Well it seems the music industry is now worried about digital and satellite radio, and the ability to make copies of songs heard through radio streams. From the CNET Article:
"At issue are new devices that can record and save high-quality digital copies of tunes as they're being broadcast by these new networks. Recording executives are worried that consumers might increasingly opt to make such copies instead of purchasing the music on a commercial CD or from a download store like Apple Computer's iTunes."
"For now, the most pressing issues focus on whether digital broadcasts can be legally recorded and archived. For instance, a new device from Sirius radio called the S50 lets people save individual songs. Sirius and the RIAA are in negotiations over this device.
XM Satellite Radio pulled a PC-based radio receiver from the market last year over music-copying concerns, and the company says none of its devices can now be used to transfer and store content on a computer. XM says it is happy to continue talking to the record industry about its products.
"The year 2006 will be one of negotiation between satellite radio and the music industry," said XM spokesman Nathaniel Brown. "Music is an important partner for XM, and we look forward to continuing our discussions with them in hopes of arriving at a business solution that fits everyone."
Similarly, radio broadcasters are worried about RIAA proposals to change the way digital radio is sent over the air.

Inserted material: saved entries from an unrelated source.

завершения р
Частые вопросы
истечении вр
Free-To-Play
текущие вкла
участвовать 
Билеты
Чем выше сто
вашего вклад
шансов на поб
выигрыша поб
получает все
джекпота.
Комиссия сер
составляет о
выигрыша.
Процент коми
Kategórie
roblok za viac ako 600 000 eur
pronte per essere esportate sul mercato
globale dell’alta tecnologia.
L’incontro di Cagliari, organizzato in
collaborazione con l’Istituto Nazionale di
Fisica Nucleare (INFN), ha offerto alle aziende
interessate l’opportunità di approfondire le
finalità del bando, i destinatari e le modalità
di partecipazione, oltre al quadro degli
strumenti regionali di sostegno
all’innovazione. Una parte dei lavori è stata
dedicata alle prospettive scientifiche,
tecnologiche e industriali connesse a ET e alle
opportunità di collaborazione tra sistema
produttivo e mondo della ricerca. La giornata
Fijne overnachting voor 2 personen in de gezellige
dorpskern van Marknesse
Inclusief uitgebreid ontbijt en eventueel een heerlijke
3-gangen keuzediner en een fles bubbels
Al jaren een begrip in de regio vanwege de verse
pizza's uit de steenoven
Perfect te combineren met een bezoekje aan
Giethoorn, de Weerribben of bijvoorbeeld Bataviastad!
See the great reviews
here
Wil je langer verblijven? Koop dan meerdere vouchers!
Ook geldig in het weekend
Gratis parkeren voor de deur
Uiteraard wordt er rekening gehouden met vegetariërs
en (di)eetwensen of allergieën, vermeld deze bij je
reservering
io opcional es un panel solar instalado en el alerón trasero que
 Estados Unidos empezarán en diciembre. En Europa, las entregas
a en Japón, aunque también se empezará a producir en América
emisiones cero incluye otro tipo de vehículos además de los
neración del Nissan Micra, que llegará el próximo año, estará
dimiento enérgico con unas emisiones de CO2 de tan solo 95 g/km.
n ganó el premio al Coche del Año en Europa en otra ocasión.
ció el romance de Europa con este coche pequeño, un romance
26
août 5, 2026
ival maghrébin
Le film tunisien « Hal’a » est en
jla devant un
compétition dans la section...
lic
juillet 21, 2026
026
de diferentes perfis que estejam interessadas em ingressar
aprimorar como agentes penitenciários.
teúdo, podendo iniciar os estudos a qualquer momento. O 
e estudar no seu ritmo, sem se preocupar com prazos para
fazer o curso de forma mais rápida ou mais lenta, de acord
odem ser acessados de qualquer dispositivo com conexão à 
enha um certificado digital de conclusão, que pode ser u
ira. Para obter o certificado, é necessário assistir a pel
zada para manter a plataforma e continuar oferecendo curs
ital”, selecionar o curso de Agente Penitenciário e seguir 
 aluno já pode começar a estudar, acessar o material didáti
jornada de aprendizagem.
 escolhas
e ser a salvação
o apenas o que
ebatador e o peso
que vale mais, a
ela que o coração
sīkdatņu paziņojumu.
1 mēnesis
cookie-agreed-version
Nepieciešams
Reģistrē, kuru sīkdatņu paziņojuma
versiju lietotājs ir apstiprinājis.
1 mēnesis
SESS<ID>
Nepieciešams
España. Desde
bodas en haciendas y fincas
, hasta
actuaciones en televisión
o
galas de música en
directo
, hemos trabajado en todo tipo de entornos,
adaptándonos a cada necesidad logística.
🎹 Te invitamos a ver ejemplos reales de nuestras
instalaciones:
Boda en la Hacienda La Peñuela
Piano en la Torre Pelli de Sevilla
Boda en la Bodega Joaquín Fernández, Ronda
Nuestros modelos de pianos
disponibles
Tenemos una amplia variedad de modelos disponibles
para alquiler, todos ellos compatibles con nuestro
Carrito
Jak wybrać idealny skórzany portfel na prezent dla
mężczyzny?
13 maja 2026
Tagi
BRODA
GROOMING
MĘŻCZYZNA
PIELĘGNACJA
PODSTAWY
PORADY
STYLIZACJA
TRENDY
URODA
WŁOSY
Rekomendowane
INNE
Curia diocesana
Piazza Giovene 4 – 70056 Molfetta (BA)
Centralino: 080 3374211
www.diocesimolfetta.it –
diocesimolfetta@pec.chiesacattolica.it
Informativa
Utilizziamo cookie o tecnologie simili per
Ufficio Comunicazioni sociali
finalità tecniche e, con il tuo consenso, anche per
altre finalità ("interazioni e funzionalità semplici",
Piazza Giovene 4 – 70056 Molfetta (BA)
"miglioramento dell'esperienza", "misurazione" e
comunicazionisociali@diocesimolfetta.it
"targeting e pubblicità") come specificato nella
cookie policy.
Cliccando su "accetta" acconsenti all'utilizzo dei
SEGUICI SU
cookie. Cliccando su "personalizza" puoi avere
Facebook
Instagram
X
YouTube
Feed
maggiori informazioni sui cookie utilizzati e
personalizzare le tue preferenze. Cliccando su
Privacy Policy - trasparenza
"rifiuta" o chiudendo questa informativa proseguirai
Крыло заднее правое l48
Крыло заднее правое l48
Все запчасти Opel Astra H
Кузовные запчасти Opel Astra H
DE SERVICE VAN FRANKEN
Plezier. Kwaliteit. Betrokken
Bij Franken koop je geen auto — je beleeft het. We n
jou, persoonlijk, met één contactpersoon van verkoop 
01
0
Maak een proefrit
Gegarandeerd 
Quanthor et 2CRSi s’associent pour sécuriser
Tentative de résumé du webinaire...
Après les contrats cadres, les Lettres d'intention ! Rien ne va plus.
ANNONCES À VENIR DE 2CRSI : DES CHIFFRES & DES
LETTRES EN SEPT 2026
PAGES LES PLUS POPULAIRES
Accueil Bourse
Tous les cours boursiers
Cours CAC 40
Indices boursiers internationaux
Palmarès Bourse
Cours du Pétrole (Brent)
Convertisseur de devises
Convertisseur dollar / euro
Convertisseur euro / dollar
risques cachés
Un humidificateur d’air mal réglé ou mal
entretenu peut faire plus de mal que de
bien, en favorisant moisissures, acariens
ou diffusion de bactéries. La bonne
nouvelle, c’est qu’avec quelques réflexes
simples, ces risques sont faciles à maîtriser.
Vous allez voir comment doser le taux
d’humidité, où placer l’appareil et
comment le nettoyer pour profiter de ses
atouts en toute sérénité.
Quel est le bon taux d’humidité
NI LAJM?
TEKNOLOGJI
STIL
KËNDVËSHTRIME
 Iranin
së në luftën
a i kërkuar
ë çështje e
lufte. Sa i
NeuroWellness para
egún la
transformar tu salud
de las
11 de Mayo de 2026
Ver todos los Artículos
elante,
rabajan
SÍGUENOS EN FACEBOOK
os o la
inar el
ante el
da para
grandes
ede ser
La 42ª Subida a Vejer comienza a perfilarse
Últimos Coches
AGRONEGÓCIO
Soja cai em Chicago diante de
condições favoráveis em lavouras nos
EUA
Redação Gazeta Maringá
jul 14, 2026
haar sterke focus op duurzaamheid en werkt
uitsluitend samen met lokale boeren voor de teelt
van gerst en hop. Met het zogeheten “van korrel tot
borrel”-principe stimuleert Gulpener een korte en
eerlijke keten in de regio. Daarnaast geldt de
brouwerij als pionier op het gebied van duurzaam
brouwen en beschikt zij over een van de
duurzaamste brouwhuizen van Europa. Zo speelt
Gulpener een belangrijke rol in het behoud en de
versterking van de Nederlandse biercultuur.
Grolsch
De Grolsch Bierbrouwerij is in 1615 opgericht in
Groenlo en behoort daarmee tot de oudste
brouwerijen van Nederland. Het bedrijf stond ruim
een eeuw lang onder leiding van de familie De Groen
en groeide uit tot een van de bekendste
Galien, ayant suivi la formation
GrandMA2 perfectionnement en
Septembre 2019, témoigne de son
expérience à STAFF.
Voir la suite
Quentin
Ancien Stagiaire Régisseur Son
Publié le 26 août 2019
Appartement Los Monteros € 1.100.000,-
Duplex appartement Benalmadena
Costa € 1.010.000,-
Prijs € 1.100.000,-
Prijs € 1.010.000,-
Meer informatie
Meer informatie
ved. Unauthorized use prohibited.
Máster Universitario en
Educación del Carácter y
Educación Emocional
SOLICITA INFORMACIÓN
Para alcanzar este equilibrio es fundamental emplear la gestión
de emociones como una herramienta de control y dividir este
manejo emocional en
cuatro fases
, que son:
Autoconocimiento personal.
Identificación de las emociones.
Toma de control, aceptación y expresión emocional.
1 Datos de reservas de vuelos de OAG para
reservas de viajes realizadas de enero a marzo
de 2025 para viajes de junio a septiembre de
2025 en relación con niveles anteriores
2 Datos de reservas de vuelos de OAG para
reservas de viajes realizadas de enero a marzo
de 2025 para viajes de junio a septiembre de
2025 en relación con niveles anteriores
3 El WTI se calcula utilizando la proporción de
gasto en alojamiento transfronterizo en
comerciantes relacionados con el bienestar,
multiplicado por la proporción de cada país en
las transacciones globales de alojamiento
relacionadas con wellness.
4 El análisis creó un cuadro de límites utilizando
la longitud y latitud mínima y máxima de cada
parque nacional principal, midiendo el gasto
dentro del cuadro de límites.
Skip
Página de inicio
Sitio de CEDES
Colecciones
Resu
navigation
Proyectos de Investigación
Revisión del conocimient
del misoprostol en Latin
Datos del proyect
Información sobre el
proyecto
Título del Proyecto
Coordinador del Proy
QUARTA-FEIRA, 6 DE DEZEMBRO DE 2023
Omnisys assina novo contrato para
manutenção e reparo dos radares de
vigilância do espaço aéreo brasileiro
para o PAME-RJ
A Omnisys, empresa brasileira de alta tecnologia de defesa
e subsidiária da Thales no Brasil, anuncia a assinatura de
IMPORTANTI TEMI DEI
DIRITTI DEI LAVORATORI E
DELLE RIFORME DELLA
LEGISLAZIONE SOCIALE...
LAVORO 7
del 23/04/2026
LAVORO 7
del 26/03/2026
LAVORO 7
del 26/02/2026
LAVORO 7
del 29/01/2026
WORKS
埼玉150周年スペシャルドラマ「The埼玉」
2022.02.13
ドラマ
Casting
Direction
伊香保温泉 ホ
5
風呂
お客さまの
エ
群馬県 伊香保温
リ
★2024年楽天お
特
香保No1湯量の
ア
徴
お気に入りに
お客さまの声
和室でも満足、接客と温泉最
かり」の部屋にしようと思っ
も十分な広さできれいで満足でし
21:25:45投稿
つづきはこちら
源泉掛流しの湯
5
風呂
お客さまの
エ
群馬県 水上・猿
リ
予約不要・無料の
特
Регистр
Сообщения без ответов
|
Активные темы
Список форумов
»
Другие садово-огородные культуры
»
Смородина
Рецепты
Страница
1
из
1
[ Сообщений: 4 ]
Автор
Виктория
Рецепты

Labels have proposed several ideas, ranging from a "broadcast flag"-like marker in digital broadcasts, which would prevent recordings from being traded online, to wholesale encryption of radio streams to prevent recording."
This will be an interesting debate to follow. I know I have recorded shows before that are streamed, and there are several programs around ( as I am sure any true audio addict knows all ready), to aid you in editing as needed. It may be the music industry worrying at the moment, but this could potentially effect anyone who has a radio show streamed on the web or satellite.